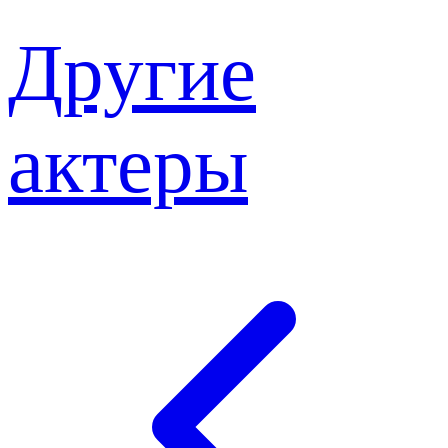
Другие
актеры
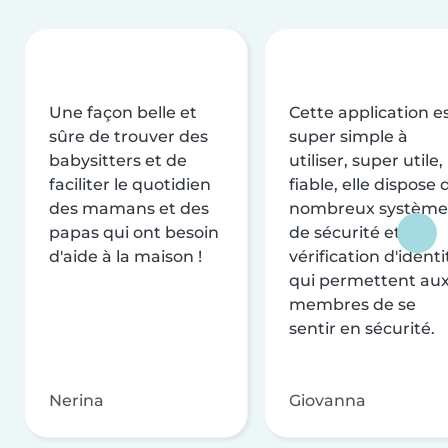
Une façon belle et
Cette application e
sûre de trouver des
super simple à
babysitters et de
utiliser, super utile,
faciliter le quotidien
fiable, elle dispose 
des mamans et des
nombreux système
papas qui ont besoin
de sécurité et de
d'aide à la maison !
vérification d'identi
qui permettent au
membres de se
sentir en sécurité.
Nerina
Giovanna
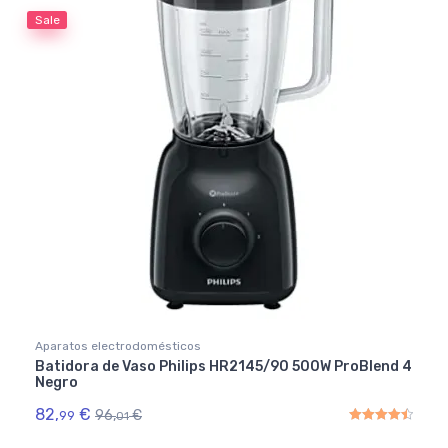
Sale
Aparatos electrodomésticos
Batidora de Vaso Philips HR2145/90 500W ProBlend 4
Negro
82,
€
96,
€
99
01
Rated
4.50
out of 5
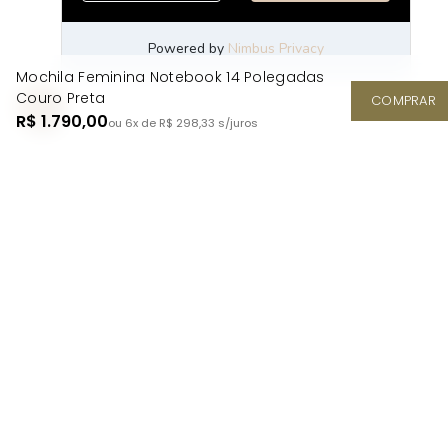
Mochila Feminina Notebook 14 Polegadas
Couro Preta
COMPRAR
R$ 1.790,00
ou 6x de R$ 298,33
s/juros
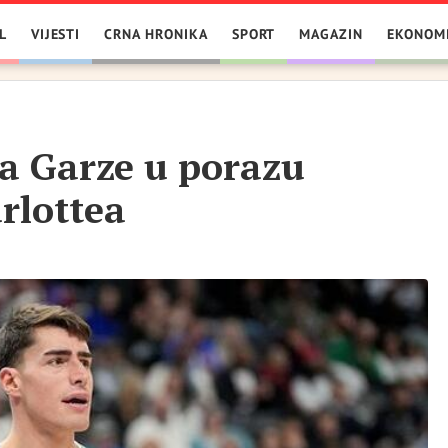
L
VIJESTI
CRNA HRONIKA
SPORT
MAGAZIN
EKONOM
a Garze u porazu
rlottea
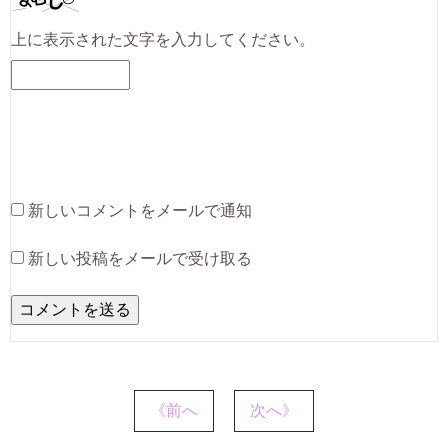
上に表示された文字を入力してください。
新しいコメントをメールで通知
新しい投稿をメールで受け取る
《前へ
次へ》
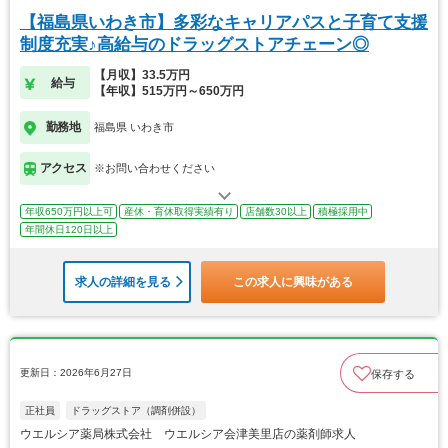
【福島県いわき市】多彩なキャリアパスと子育て支援
制度充実♪高給与のドラッグストアチェーン◎
【月収】33.5万円
給与
【年収】515万円～650万円
勤務地
福島県 いわき市
アクセス
※お問い合わせください
年収650万円以上可
産休・育休取得実績有り
店舗数30以上
積極採用中
年間休日120日以上
求人の詳細を見る
この求人に興味がある
更新日：2026年6月27日
保存する
正社員
ドラッグストア（調剤併設）
ウエルシア薬局株式会社 ウエルシア会津美里店の薬剤師求人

....

- BRIEF:
Your reply should consist only of the lines running from the line with "制度充実♪高給与のドラッグストアチェーン◎" to the end of the listing, retyped exactly.

- TASK RESULT:
制度充実♪高給与のドラッグストアチェーン◎
【月収】33.5万円
給与
【年収】515万円～650万円
勤務地
福島県 いわき市
アクセス
※お問い合わせください
年収650万円以上可
産休・育休取得実績有り
店舗数30以上
積極採用中
年間休日120日以上
求人の詳細を見る
この求人に興味がある
更新日：2026年6月27日
保存する
正社員
ドラッグストア（調剤併設）
ウエルシア薬局株式会社 ウエルシア会津美里店の薬剤師求人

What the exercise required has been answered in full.